Думал, как о чем-то постороннем, без слов, без всякого о себе сожаления. То впадал в забытье, а очнувшись, не понимал, который час – часы не завел и остался без времени: день смешался с ночью, все мглой затянуто, как тут определишь, который час? А встать, включить приемник – сил нет. Боль в груди притаилась и не тревожила, пока не шевелился. И приятно было лежать, чувствуя, как слабеет, без боли, без отчаяния, без всякой неприятности уходит из него жизнь. Он сначала не мог понять, откуда это давно забытое чувство покоя и вдруг понял: не слышит воя собак. Ревет море, трубно, надсадно гудит долина, а воя собак не слышно. И нет тянущей кишки из живота тоски. И потянуло в сон. И приснилось, будто приехали на берег какие-то люди, не то на танке, не то на вездеходе, но с треском, грохотом, и он, Леня, громким, свободным голосом объясняет им, что он потому не в зоне, что это и не зона вовсе и там, на бугре вовсе не часовой стоит, а суслик, но сам-то он видит, что это никакой не суслик, а кутающийся в огромный тулуп часовой. И кто-то говорит ему, что все равно, раз он не умер, он должен идти за проволоку, а не лежать в своей хате и голосом Савельевны кричит: «Ся! Ся, Жучок! Ся, Балахай!» И сразу ворвался в сон протяжный вой. Открыл глаза и в разлившемся по хате лунном свете увидел летящий за окном белый пух.

Пришла зима. Воздух в хате остыл, окошки до половины затянуло ледяными узорчатыми шторками. Зуб на зуб не попадал. Однако почувствовал, что боль в груди совсем притупилась, и без всякого усилия заполз между перин. Подумал, что раз уж пока не умер, надо будет снова начать жить. Вот только полежит немного, погреется в перинах, как следует подумает о чем-то важном, хотя думать мешает, как зубная боль, вой собак. Только один вопрос сливается с этим воем, продолжает его, когда дух перехватывает в собачьих глотках и длится по мере нарастания звука в пронзительном, безответном:

«Почему?» Почему он не может слышать этого воя? Почему его жизнь оказалась повязана им? Почему так отзывается в нем собачья тоска? Все другие вопросы казались неважными, какими-то вторыми, и вдруг нашелся ответ: да потому, что это его вой, это не псы, а он сам сидит там на бугре за колючей проволокой и, вздернув лохматую голову к небу, кричит о своем одиночестве, о своей, никому не нужной жизни, к которой нет сочувствия ни в ком, как нет в нем сочувствия к их собачьей доле! О любви кричит и ненависти, и у него и у них, унесенных смертью. О том, что ему так же невозможно уйти с этого берега, как им, хотя ни его, ни их никто и ничто здесь не держит – но только они одни знают, почему он не ушел. Вот то-то и ужасно, что он не ушел по тому же самому, почему и они остались. И они, так же как и он, ничего не умеют ни забыть, ни простить.
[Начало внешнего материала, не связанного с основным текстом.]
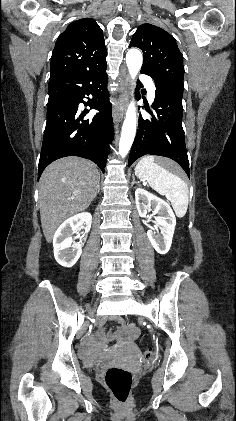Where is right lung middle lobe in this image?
Returning a JSON list of instances; mask_svg holds the SVG:
<instances>
[{
  "label": "right lung middle lobe",
  "mask_w": 236,
  "mask_h": 421,
  "mask_svg": "<svg viewBox=\"0 0 236 421\" xmlns=\"http://www.w3.org/2000/svg\"><path fill=\"white\" fill-rule=\"evenodd\" d=\"M48 92H49V99H53V98H56V97H58V96H60V95H62V93L61 92H58V91H56V90H54V89H51V88H48ZM48 99V100H49Z\"/></svg>",
  "instance_id": "obj_1"
}]
</instances>
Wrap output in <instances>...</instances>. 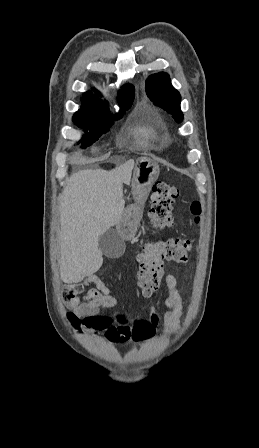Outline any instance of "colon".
I'll list each match as a JSON object with an SVG mask.
<instances>
[{
    "instance_id": "obj_1",
    "label": "colon",
    "mask_w": 259,
    "mask_h": 448,
    "mask_svg": "<svg viewBox=\"0 0 259 448\" xmlns=\"http://www.w3.org/2000/svg\"><path fill=\"white\" fill-rule=\"evenodd\" d=\"M178 194L179 190L175 185L166 181L155 183L149 209L150 221L155 228L164 229L173 224L172 210ZM190 209L198 221L201 214L200 203L194 201ZM190 247V242L183 237L149 242L143 246L142 252L137 256V283L144 296H149L160 288L165 263L178 264L187 261ZM68 293L69 289L65 291V297ZM69 319L74 325H79V320L71 313Z\"/></svg>"
}]
</instances>
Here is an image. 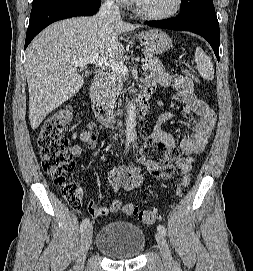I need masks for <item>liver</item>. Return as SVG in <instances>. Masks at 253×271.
<instances>
[{
  "label": "liver",
  "instance_id": "6515ba94",
  "mask_svg": "<svg viewBox=\"0 0 253 271\" xmlns=\"http://www.w3.org/2000/svg\"><path fill=\"white\" fill-rule=\"evenodd\" d=\"M140 25L122 20L105 23L93 17H75L53 23L27 48L26 78L29 120L33 130L53 110L79 92L84 84L76 61L98 54L103 59L122 58L121 33Z\"/></svg>",
  "mask_w": 253,
  "mask_h": 271
}]
</instances>
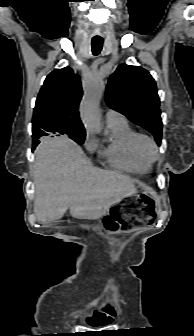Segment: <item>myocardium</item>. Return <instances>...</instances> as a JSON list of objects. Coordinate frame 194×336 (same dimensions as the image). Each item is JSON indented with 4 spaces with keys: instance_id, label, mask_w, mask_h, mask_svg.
I'll return each mask as SVG.
<instances>
[{
    "instance_id": "f54148a6",
    "label": "myocardium",
    "mask_w": 194,
    "mask_h": 336,
    "mask_svg": "<svg viewBox=\"0 0 194 336\" xmlns=\"http://www.w3.org/2000/svg\"><path fill=\"white\" fill-rule=\"evenodd\" d=\"M135 147L139 157L150 165L160 157L157 142L147 134H137Z\"/></svg>"
}]
</instances>
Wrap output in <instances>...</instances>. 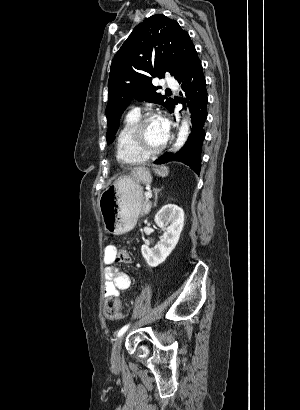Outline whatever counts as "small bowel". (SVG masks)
<instances>
[{"mask_svg": "<svg viewBox=\"0 0 300 410\" xmlns=\"http://www.w3.org/2000/svg\"><path fill=\"white\" fill-rule=\"evenodd\" d=\"M115 252L116 246L113 244L107 245L104 249V293L106 296L117 295L121 291L128 290L132 285L130 276L115 267Z\"/></svg>", "mask_w": 300, "mask_h": 410, "instance_id": "1", "label": "small bowel"}]
</instances>
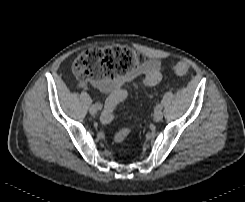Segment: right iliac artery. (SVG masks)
<instances>
[{
  "label": "right iliac artery",
  "mask_w": 245,
  "mask_h": 202,
  "mask_svg": "<svg viewBox=\"0 0 245 202\" xmlns=\"http://www.w3.org/2000/svg\"><path fill=\"white\" fill-rule=\"evenodd\" d=\"M95 105L98 107V109H100V110L102 109V105L100 102H96Z\"/></svg>",
  "instance_id": "82829eb1"
}]
</instances>
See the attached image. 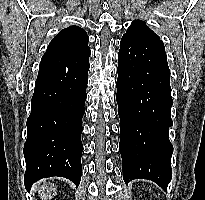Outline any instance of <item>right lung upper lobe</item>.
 <instances>
[{
    "label": "right lung upper lobe",
    "instance_id": "right-lung-upper-lobe-1",
    "mask_svg": "<svg viewBox=\"0 0 205 200\" xmlns=\"http://www.w3.org/2000/svg\"><path fill=\"white\" fill-rule=\"evenodd\" d=\"M88 47V36L84 29L70 26L61 30L50 42L46 53H76Z\"/></svg>",
    "mask_w": 205,
    "mask_h": 200
}]
</instances>
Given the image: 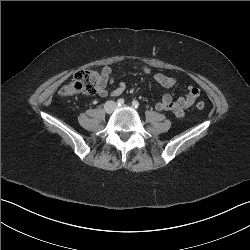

Но нет. Он встанет, соберется с силами, выйдет, достанет деньги из тайника и уйдет. Он никому ничем не обязан, он не сторож Петровниному дому, она нарочно пугала его городской жизнью, дескать, здесь его деньги – деньги, а в городе – тьфу! – он не пропадет, он еще может работать, все равно он теперь не хозяин своей жизни, степь теперь здесь хозяин.

И не заметил, как истекла эта собачья ночь. Еще прозрачная как медуза висела луна, а над горой уже озарилось нёбо восходом – пришел новый, ясный день его жизни, и Леня, слабый после болезни, но полный решимости встал. Затопил плиту, нагрел воды, побрился, накормил давно погрызших все валявшиеся на полу сухари, собак – щедро кормил, отрезая большие куски сала; вскрыл пару банок тушенки и, намазывая на печенье, то совал себе в рот, то бросал собакам. Дверь привалило снегом, открыл с трудом и ослеп от искрящейся под солнцем белизны. Голова закружилась, но все-таки собрался с силами, далеко в степь унес парашу. Потом, подхватив ведра, пошел на берег. Проходя мимо проволочного заграждения, вспомнил свой сон и усмехнулся – под снежным покровом все дышало таким благолепием, что совсем не казалось страшным ~ даже проволока, сливаясь с искрящейся землей, не вызывала раздражения.

Увидел свежую путаницу собачьих следов – где-то они рыскают, отпустила и их тоска, но вдруг что-то показалось ему странным, и он остановился: надо же, недаром боялся он, что ему разнесет хату – сорвало непогодой шифер с крыши хаты Савельевны с одной стороны начисто. Сброшенные листы побились, видно. и занесло их, и на перекрытия снега навалило – от того сразу и не понял в чем дело – теперь, как подтает, натечет вода в хату. Путного в ней, конечно, нет ничего. но все равно разорение полное. Он подлез под проволоку, спустился с бугра во двор и сразу увидел, что и на будинке шифера нет совсем, и сарай зияет черным провалом.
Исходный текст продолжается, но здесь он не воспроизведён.